The Victorian Government is committed to removing 85 dangerous and congested level crossings across metropolitan Melbourne by 2025.
Every level crossing is dangerous and with unprecedented population growth forecast to continue in Victoria, the impact of boom gate closures will increasingly affect movements across the network, access for local communities and safety.
Around 20,000 vehicles travel through the Warrigal Road and Parkers Road level crossing each day (based on pre-COVD data). Over the past decade, there have been 15 incidents and near misses at these two crossings involving motorists and pedestrians. Removing these level crossings will improve safety and reduce congestion.
Around 40,000 passengers travel on the Frankston line each weekday. Together with the Metro Tunnel, we'll create room for 36,000 more passengers every week on the Frankston line during peak periods. That means if nothing is done, boom gates will be down for longer, congestion will be worse, and the risk of safety incidents will increase.
We assess every level crossing site based on its unique characteristics when determining the best solution for a project. No one option is best for all sites.
To help us determine the most appropriate solution for a site, we conduct a range of technical and engineering assessments and consider environmental conditions, urban planning, community amenity, the wider transport network, and construction and disruption impacts.
For this project, the rail line currently divides the community, with little room for improving local amenity.
An elevated rail design not only takes up less room in the rail corridor than a trench but allows us to create a substantial amount of open space, more opportunity to plant trees along the rail line, and improve safety and access for locals so they can get to where they need to go.
In particular, the elevated rail line will make it safer and easier to cross between Como Parade East and West.

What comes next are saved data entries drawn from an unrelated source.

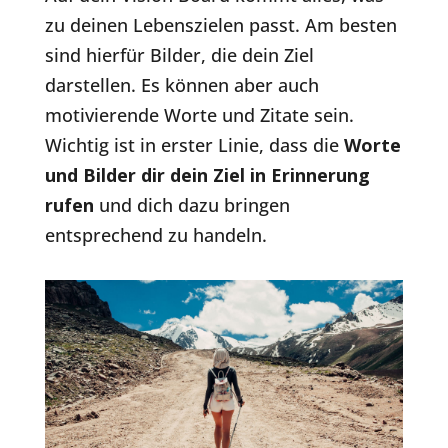
zu deinen Lebenszielen passt. Am besten
sind hierfür Bilder, die dein Ziel
darstellen. Es können aber auch
motivierende Worte und Zitate sein.
Wichtig ist in erster Linie, dass die
Worte
und Bilder dir dein Ziel in Erinnerung
rufen
und dich dazu bringen
entsprechend zu handeln.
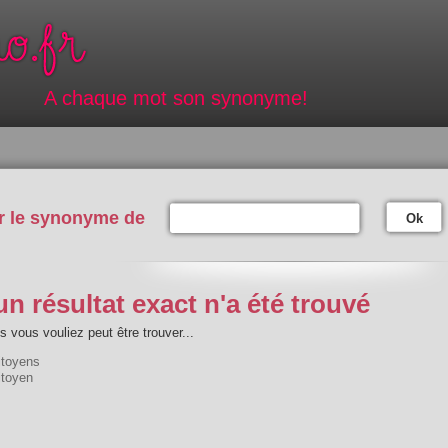
A chaque mot son synonyme!
r le synonyme de
Ok
n résultat exact n'a été trouvé
 vous vouliez peut être trouver...
itoyens
itoyen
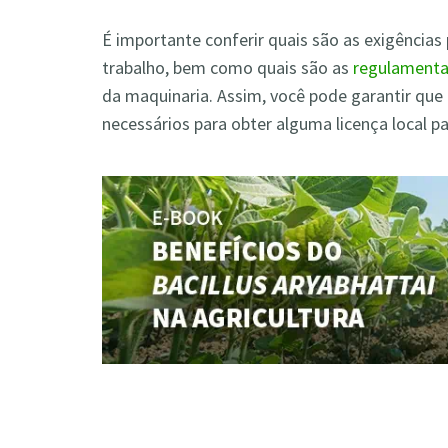
É importante conferir quais são as exigências
trabalho, bem como quais são as
regulament
da maquinaria. Assim, você pode garantir que
necessários para obter alguma licença local p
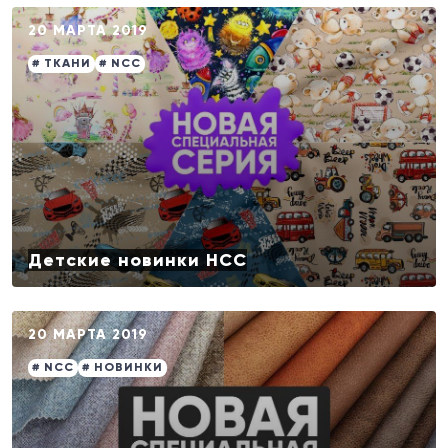
20 МАРТА 2019
# ТКАНИ
# NCC
Детские новинки НСС
20 МАРТА 2019
# NCC
# НОВИНКИ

This will help connect the shopping strips on either side of the line, as well as with community facilities and the beach.
The design also means fewer construction and disruption impacts for locals and traders, and a shorter construction timeframe than a trench, ensuring the new Parkdale station and the Frankston line is ready for more trains and increased capacity when the new Metro Tunnel opens in 2025.
We also have the opportunity for more commuter and trader parking, as well as a new walking and cycling path that would link with the current bike network.
Due to the unique topography of this area, a trench would span approximately 1.5km from before Warrigal Road until after Parkers Road, returning to near road level between the two roads. This is double the length of the trench at Cheltenham or Mentone.
For safety reasons, a trench would also require a continuous 1.8m high barrier and screen along the entire 1.5km length.
Metro Trains Melbourne has strict requirements about what types of trees we can plant along a trench. No large trees can be planted because of the safety issues associated with trees dropping branches into the trench and onto the rail equipment.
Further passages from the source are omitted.